Do crime stats impact home sales?

6624

Maricopa Realtor Deborah Farhat scrolled through the online residential real estate website Trulia late last year and noticed something startling.

The crime statistics displayed on the site for the nearly 45-square-mile city of Maricopa showed criminal activity roughly 10 times greater than the entire city of Phoenix. When Farhat looked at other cities, she saw crime numbers only a small fraction of what Maricopa showed.

Today, Trulia’s crime numbers for Maricopa still come up nearly five times greater than the city of Phoenix, despite the fact that Maricopa has many fewer crimes. Trulia lists properties for sale and rent, as well as neighborhood information.

“It makes our city look like we have something seriously wrong out here,” Farhat said.

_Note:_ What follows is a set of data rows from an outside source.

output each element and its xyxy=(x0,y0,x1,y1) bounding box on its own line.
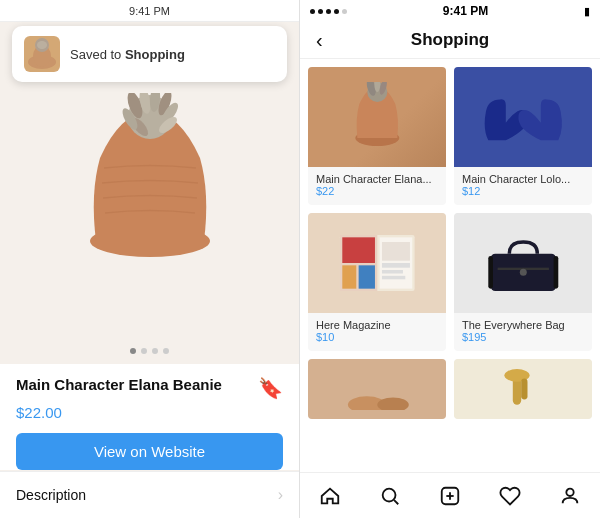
product-title-row: Main Character Elana Beanie 🔖 xyxy=(16,376,283,400)
bottom-nav xyxy=(300,472,600,518)
toast-thumbnail xyxy=(24,36,60,72)
svg-rect-33 xyxy=(553,256,558,289)
dot-1 xyxy=(130,348,136,354)
svg-rect-26 xyxy=(382,263,410,268)
list-item[interactable] xyxy=(454,359,592,419)
right-time: 9:41 PM xyxy=(443,4,488,18)
svg-point-3 xyxy=(37,41,47,49)
description-chevron-icon: › xyxy=(278,486,283,504)
search-nav-icon[interactable] xyxy=(379,485,401,507)
dot-3 xyxy=(152,348,158,354)
card-info: Here Magazine $10 xyxy=(308,313,446,351)
card-info: Main Character Elana... $22 xyxy=(308,167,446,205)
svg-rect-28 xyxy=(382,276,405,280)
card-image-hat1 xyxy=(308,67,446,167)
svg-rect-27 xyxy=(382,270,403,274)
product-price: $22.00 xyxy=(16,404,283,421)
toast-message: Saved to Shopping xyxy=(70,47,185,62)
profile-nav-icon[interactable] xyxy=(559,485,581,507)
svg-point-31 xyxy=(520,269,527,276)
card-price: $195 xyxy=(462,331,584,343)
right-nav: ‹ Shopping xyxy=(300,22,600,59)
magazine-icon xyxy=(329,228,426,298)
description-label: Description xyxy=(16,487,86,503)
image-dots xyxy=(0,348,299,364)
svg-point-35 xyxy=(377,397,409,410)
list-item[interactable] xyxy=(308,359,446,419)
left-status-bar: 9:41 PM xyxy=(0,0,299,22)
home-nav-icon[interactable] xyxy=(319,485,341,507)
card-image-bag xyxy=(454,213,592,313)
toast-hat-icon xyxy=(24,36,60,72)
card-name: The Everywhere Bag xyxy=(462,319,584,331)
list-item[interactable]: The Everywhere Bag $195 xyxy=(454,213,592,351)
card-name: Here Magazine xyxy=(316,319,438,331)
card-info: The Everywhere Bag $195 xyxy=(454,313,592,351)
svg-rect-23 xyxy=(358,265,374,288)
svg-point-45 xyxy=(566,488,573,495)
card-price: $22 xyxy=(316,185,438,197)
heart-nav-icon[interactable] xyxy=(499,485,521,507)
card-image-partial2 xyxy=(454,359,592,419)
svg-rect-25 xyxy=(382,242,410,261)
partial-item-icon xyxy=(329,368,426,410)
mittens-icon xyxy=(475,82,572,152)
battery-icon: ▮ xyxy=(584,5,590,18)
product-title: Main Character Elana Beanie xyxy=(16,376,258,393)
right-status-bar: 9:41 PM ▮ xyxy=(300,0,600,22)
card-image-mittens xyxy=(454,67,592,167)
svg-rect-21 xyxy=(342,237,375,263)
card-name: Main Character Lolo... xyxy=(462,173,584,185)
list-item[interactable]: Main Character Elana... $22 xyxy=(308,67,446,205)
back-button[interactable]: ‹ xyxy=(316,29,323,52)
product-hat-image xyxy=(70,93,230,278)
svg-line-41 xyxy=(394,500,398,504)
nav-title: Shopping xyxy=(411,30,489,50)
card-price: $10 xyxy=(316,331,438,343)
bookmark-icon[interactable]: 🔖 xyxy=(258,376,283,400)
signal-dots xyxy=(310,9,347,14)
bag-icon xyxy=(475,228,572,298)
partial-item2-icon xyxy=(475,368,572,410)
svg-rect-39 xyxy=(521,379,527,400)
card-image-magazine xyxy=(308,213,446,313)
card-image-partial1 xyxy=(308,359,446,419)
dot-4 xyxy=(163,348,169,354)
list-item[interactable]: Main Character Lolo... $12 xyxy=(454,67,592,205)
description-row[interactable]: Description › xyxy=(0,471,299,518)
card-info: Main Character Lolo... $12 xyxy=(454,167,592,205)
left-time: 9:41 PM xyxy=(129,5,170,17)
card-name: Main Character Elana... xyxy=(316,173,438,185)
small-hat-icon xyxy=(329,82,426,152)
view-on-website-button[interactable]: View on Website xyxy=(16,433,283,470)
product-grid: Main Character Elana... $22 Main Charact… xyxy=(300,59,600,472)
svg-rect-22 xyxy=(342,265,356,288)
left-panel: 9:41 PM Saved to Shopping xyxy=(0,0,300,518)
add-nav-icon[interactable] xyxy=(439,485,461,507)
product-info: Main Character Elana Beanie 🔖 $22.00 Vie… xyxy=(0,364,299,470)
svg-rect-32 xyxy=(488,256,493,289)
list-item[interactable]: Here Magazine $10 xyxy=(308,213,446,351)
svg-point-40 xyxy=(383,488,396,501)
saved-toast: Saved to Shopping xyxy=(12,26,287,82)
card-price: $12 xyxy=(462,185,584,197)
dot-2 xyxy=(141,348,147,354)
right-panel: 9:41 PM ▮ ‹ Shopping Main Character Elan… xyxy=(300,0,600,518)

Realtor Tony Schumacher of Maricopa Real Estate said the data on Trulia could become a problem if it scares off even a small percentage of buyers from looking at homes in Maricopa.

Schumacher estimated about 75 percent of homebuyers he works with use an online tool as the first step toward looking at homes. And a spokeswoman for Trulia said the website’s crime maps are among the top two most clicked maps on the website.

While some realtors are concerned about the data scaring off potential Maricopa homebuyers, neighborhood block watch captains and police acknowledge that while the data is imperfect, it is a valuable resource the community can use.

Maricopa police gives statistics to Crimereports.com, which provides public access to crime mapping.

“Crimereports.com is great, but the downside is that it doesn’t show you if there’s a trend,” said Desert Cedars block watch coordinator Terrell Hoffman.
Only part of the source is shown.